De graves menaces pèsent sur la liberté de penser : tel était l’avertissement visionnaire lancé en 1922 par le grand philosophe britannique Bertrand Russell, témoin privilégié de l’essor des techniques de propagande moderne.
Ce texte court et percutant, d’une actualité saisissante, dresse un diagnostic sans complaisance. La propagande, nouvelle méthode de gouvernement qui s’empare des armes forgées par les publicitaires, ne se contente plus d’interdire les positions dissidentes: elle les étouffe par la pression économique et la distorsion des preuves. Elle offre ainsi un avantage indu, sur le terrain des idées, à ceux qui concentrent pouvoir et richesse.
Comment résister à ces assauts contre la démocratie ? Russell mise sur l’éducation, à réformer d’urgence. L’école devrait ainsi enseigner l’« art de lire les journaux » et développer l’esprit critique. À l’ingurgitation passive d’informations, le philosophe oppose la cultivation de l’intelligence, entendue comme authentique capacité de penser et de juger par soi-même. À la crédulité servile, il oppose le doute rationnel, cette attitude libératrice dont il fait l’éloge.
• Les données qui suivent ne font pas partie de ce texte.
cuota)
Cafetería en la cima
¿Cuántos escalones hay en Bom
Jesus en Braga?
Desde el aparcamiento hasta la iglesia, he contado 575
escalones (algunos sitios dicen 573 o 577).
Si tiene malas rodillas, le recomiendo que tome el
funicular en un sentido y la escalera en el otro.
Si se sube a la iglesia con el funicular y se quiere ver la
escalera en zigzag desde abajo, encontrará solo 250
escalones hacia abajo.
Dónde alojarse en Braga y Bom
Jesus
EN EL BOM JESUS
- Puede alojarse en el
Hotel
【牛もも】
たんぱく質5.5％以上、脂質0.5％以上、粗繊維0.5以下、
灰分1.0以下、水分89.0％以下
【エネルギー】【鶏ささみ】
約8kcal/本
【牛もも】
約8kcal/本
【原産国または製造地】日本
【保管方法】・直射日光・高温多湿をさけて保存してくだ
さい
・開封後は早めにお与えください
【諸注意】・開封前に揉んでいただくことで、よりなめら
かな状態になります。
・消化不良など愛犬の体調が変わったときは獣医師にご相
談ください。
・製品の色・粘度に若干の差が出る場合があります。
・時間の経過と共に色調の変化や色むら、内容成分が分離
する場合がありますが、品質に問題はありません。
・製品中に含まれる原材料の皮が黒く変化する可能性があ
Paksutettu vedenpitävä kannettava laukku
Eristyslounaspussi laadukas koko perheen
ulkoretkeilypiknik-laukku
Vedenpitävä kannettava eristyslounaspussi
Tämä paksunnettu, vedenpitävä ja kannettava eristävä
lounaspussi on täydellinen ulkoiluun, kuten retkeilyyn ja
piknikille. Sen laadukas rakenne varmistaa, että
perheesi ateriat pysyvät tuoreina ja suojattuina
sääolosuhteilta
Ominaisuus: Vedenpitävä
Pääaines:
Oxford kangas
Russell signe ici un véritable manifeste pour la pensée libre – un « anti-Propaganda », antidote avant la lettre à cet art de la manipulation dont Edward Bernays devait, quelques années plus tard, exposer cyniquement les principes.
Bertrand Russell (1872-1970), penseur et logicien britannique, fut l’un des fondateurs de la philosophie analytique. Il fut aussi un intellectuel engagé qui consacra sa vie à défendre la libre-pensée, ses convictions lui valant à deux reprises l’emprisonnement. Il est notamment l’auteur de l’Histoire de la philosophie occidentale (Les Belles Lettres, 2011) et des Essais sceptiques (Les Belles Lettres, 2011).
Normand Baillargeon, philosophe québécois, a notamment publié Petit Cours d’autodéfense intellectuelle (Lux, 2006) et présenté Propaganda d’Edward Bernays (Zones, 2007). Chantal Santerre, enseignante québécoise, a traduit et édité plusieurs textes de Bertrand Russell.
Ensemble, ils ont coécrit Bertrand Russell (PUF, « Que sais-je ? », 2025).